Damien hat geschrieben:

Leben lässt es sich so schon, wenn man sich nicht sehr ungeschickt anstellt, bemerkt auch keiner die Versteifung, wenn man allerdings etwas größer ist, so wie ich (190cm) und die Versteifung recht lang ist, kann es schon manchmal schwierig werden, sich einfach mal so nach vorne beugen und so was auf einem Tisch auszufüllen ist bei mir nurnoch sehr selten drin, in der Regel garnicht, das nervt dann doch etwas.
Der größte Vorteil einer OP ist eben, dass man zumindest die ersten Jahre keine Schmerzen mehr hat und optisch auch wieder ziemlich Top aussieht. Heute, wo ich weis das es Rahmounikorsette gibt und Schroth-KG würde ich mir das mit der OP auf jeden nochmals sehr sehr gut überlegen, wenn ich nochmal die Wahl hätte...
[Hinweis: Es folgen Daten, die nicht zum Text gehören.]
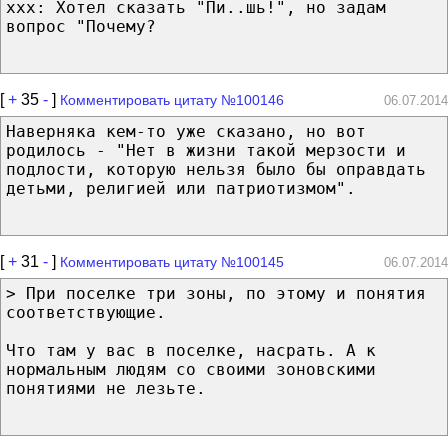
ххх: Хотел сказать "Пи..шь!", но задам
вопрос "Почему?
[
+
35
-
]
Комментировать цитату №100146
06.07.2014
Наверняка кем-то уже сказано, но вот
родилось - "Нет в жизни такой мерзости и
подлости, которую нельзя было бы оправдать
детьми, религией или патриотизмом".
[
+
31
-
]
Комментировать цитату №100145
06.07.2014
> При поселке три зоны, по этому и понятия
соответствующие.
Что там у вас в поселке, насрать. А к
нормальным людям со своими зоновскими
понятиями не лезьте.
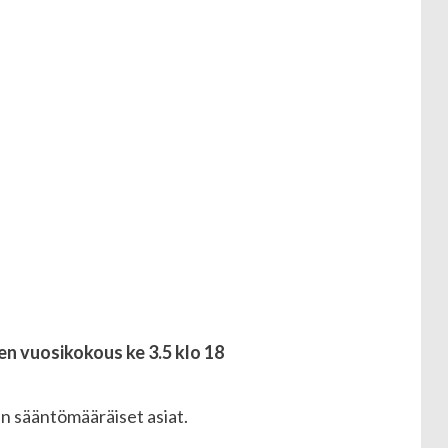
n vuosikokous ke 3.5 klo 18
iin sääntömääräiset asiat.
Erwähnen möchte ich noch zusätzlich, wer denkt, nach einer OP sei alles gut, der irrt sich. Ich kämpfe gerade aktuell mit massiven Nacken und Halswirbelproblemen, die ohne OP leicht zu beheben wären, durch die lange versteifung allerdings ist es nun extrem schwer, die Sache in den Griff zu bekommen :( - eine Problematik die wohl jeden versteiften früher oder später in der einen oder anderen Art heimsuchen wird!!

Viele (wie auch ich damals) lassen sich zu leicht von den vollmundigen Versprechen der Operateure blenden...

hallo Damien,

du sprichst mir aus dem herzen, gerade dieses wissen, dass es diese rhamouni-dinger und den ganze schwachsinn gibt und das die sogar auch noch mit 14 helfen.... ( was ja damals alle meine orthopäden bestritten haben, als hätten sie die weisheit mit löffeln gefressen )
es gibt tage da kratzt es mich keinen meter dass ich da hinten schrauben drinn habe, an anderen bekomme ich wut und ich will mich einfach nur wieder richtig bücken können...

kann mich noch ziemlich gut an meine erste fahrt in einem normalen auto erinneren (meine eltern hatten damals einen vw-bulli und ich kam erst nach 2 monaten in den genuss mal in wirklich in einem auto zu fahren in das man nicht easy einsteigen kann ) dass ding war damals, ich kam einfach nicht rein. hab bestimmt ne 1/4 stunde gebraucht... autofahren ist einfach das wobei ich merke das es nervt, stört, wehtut usw....
wenn es nicht die halswirbelsäule ist, dann ist es wie bei mir die lenden-ws
man muss den unversteiften teil unbedingt in bewegung halten sonst ist es aus !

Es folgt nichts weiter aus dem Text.